Malgré tous ces documents, la petite cargaison a été interceptée à l’aéroport de Goma par les services de l’ICCN, traitant cela de trafic illégal d’animaux. Contacté, un cadre à l’ICCN reconnaît que son institution n’a jamais été au courant de la saisie de ces primates à Lodja, ni de la démarche de leur transfert.
« L’ICCN n’a jamais été saisi », insiste notre source. « Ils ne nous ont jamais saisis pour nous dire quand ils ont arrêté les trafiquants. Où sont les photos, et les procès-verbaux de saisie de ces 15 primates ? ».
A l’en croire, la coordination provinciale et l’ONG ACOPOL se sont arrangées pour organiser ce transfert sans l’aval de son institution.
« Ils ont saisi JACK, et à son tour JACK n’en a pas informé l’ICCN. C’est plutôt un des directeurs de l’ICCN qui appelle JACK pour vérification, et celle-ci confirmera le fait. On a demandé à JACK de faire le rapport de ces saisies, et la demande officielle du transfert de ces primates. Chose qui n’a jamais été faite. Par contre JACK a fait le transfert de ces primates de Lodja vers Lubumbashi via Goma. C’est ça qui a fait que l’ICCN saisisse ces animaux à Goma. Une commission d’enquête a été mise en place pour faire la lumière », renchéri notre source.

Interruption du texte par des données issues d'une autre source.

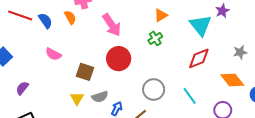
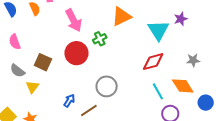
orange triangle: (161, 15) -> (121, 16), size x1.5
green cross: (155, 38) -> (100, 39), moved
pink semicircle: (53, 54) -> (15, 42), turned 35
cyan line: (190, 96) -> (158, 91), moved
gray semicircle: (100, 97) -> (17, 71), moved, turned 49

A première vue, il y’a de quoi se poser la question sur la précipitation avec laquelle ce transfert a été réalisé. Car, la direction générale a été saisie le 18 août 2024, et 2 jours après soit le 20 août, le transfert a été effectué sans attendre la réponse de l’autorité. Cela était-ce fait à dessein ? Rien n’est si clair à ce stade.

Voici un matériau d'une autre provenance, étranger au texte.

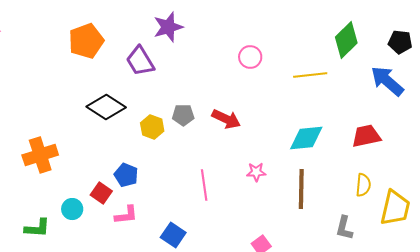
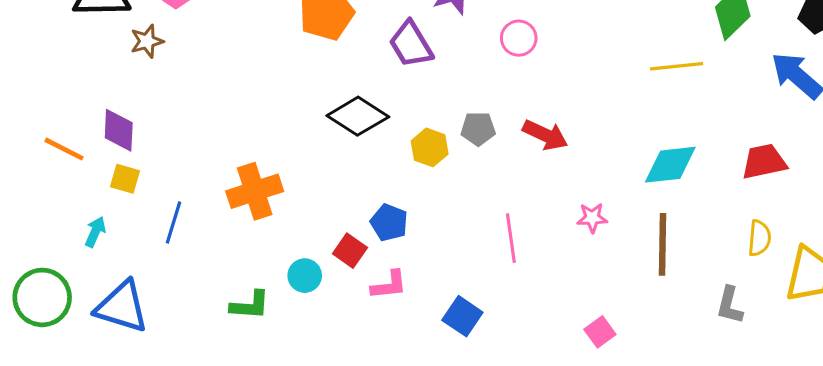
pink circle: (250, 57) -> (519, 38), moved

Si du côté de l’ICCN, il est clair que le transfert a été illégal et suspect, du côté de l’ONG ACOPOL, l’on affirme que tout a été fait selon les règles de l’art. Le DG de l’ICCN a été induit en erreur par ses services qui n’ont pas fait correctement leur travail.

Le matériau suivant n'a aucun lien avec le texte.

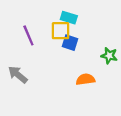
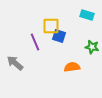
cyan rectangle: (69, 18) -> (87, 15), moved
purple line: (28, 35) -> (35, 42), moved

« Nous avons présenté tous les documents. Ils se sont rendus compte que c’était une mauvaise communication apportée au cabinet du DG. Voilà qu’aujourd’hui, ils ne parlent plus de la saisie. On nous a traités comme des trafiquants, mais on nous a remis la cargaison pour la ramener à Lubumbashi », a indiqué Héritier Mpo.
D’aucun s’interrogent alors sur la précipitation avec laquelle l’ICCN a balancé un communiqué pour annoncer cette saisie qui n’en était pas une. D’autant plus qu’en date du 23 août, dans un ordre de mission référencé : 286/DP/RH/VF/2024, Virunga Foundation autorise Monsieur Mpo Héritier, mis en cause dans ce dossier, à accompagner ces primates vers leur destination finale à Lubumbashi.
L’ICCN va-t-il réparer ?
Cette situation frustrante serait loin d’être un cas isolé dans l’administration de l’ICCN indique une autre source. La chaîne de commandement semble ne pas fonctionner correctement. Il est temps que les autorités de cet établissement réorganisent mieux leurs services et renforcent les capacités des animateurs pour espérer être utile à la République.
Pour l’ONG ACOPOL, l’ICCN ferait mieux de prendre un autre communiqué pour corriger cette erreur qui a entaché la crédibilité de ses animateurs. « Nous avons été humiliés par l’ICCN. Le bon sens voudrait que la vérité soit connue », a conclu Monsieur Mpo.
Toutefois, les animaux ont été bel et bien réceptionnés au sanctuaire JACK, où ils seront pris en charge pour le reste de leur vie avant leur réintroduction dans leur milieu naturel. En attendant les conclusions de la commission d’enquête, nous continuons à suivre de près d’autres cas, dont les investigations sont en cours.